### Instructions for the task:
Transcribe exactly every line from the one with "Meest ПОШТА" to the last line of the listing below, including both.

### Record extracts:
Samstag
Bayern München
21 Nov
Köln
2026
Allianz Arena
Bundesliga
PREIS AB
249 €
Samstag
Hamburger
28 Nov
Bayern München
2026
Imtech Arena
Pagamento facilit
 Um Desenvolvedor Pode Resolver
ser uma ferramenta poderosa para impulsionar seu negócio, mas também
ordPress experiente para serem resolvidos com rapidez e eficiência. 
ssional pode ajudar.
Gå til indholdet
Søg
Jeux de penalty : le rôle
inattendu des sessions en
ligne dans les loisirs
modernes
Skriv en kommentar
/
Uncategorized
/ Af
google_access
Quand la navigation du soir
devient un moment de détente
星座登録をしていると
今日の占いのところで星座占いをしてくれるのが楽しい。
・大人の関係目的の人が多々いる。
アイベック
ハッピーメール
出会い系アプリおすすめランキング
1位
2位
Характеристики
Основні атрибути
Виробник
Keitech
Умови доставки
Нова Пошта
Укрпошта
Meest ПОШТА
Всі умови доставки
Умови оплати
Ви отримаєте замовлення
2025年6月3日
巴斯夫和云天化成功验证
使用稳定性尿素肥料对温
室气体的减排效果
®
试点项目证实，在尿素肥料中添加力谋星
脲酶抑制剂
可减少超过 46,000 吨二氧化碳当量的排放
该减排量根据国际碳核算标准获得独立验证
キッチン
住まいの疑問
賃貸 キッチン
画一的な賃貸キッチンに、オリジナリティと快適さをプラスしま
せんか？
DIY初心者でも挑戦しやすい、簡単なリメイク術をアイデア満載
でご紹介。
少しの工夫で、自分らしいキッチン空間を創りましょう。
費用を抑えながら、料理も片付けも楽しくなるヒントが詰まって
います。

### Result:
Meest ПОШТА
Всі умови доставки
Умови оплати
Ви отримаєте замовлення
2025年6月3日
巴斯夫和云天化成功验证
使用稳定性尿素肥料对温
室气体的减排效果
®
试点项目证实，在尿素肥料中添加力谋星
脲酶抑制剂
可减少超过 46,000 吨二氧化碳当量的排放
该减排量根据国际碳核算标准获得独立验证
キッチン
住まいの疑問
賃貸 キッチン
画一的な賃貸キッチンに、オリジナリティと快適さをプラスしま
せんか？
DIY初心者でも挑戦しやすい、簡単なリメイク術をアイデア満載
でご紹介。
少しの工夫で、自分らしいキッチン空間を創りましょう。
費用を抑えながら、料理も片付けも楽しくなるヒントが詰まって
います。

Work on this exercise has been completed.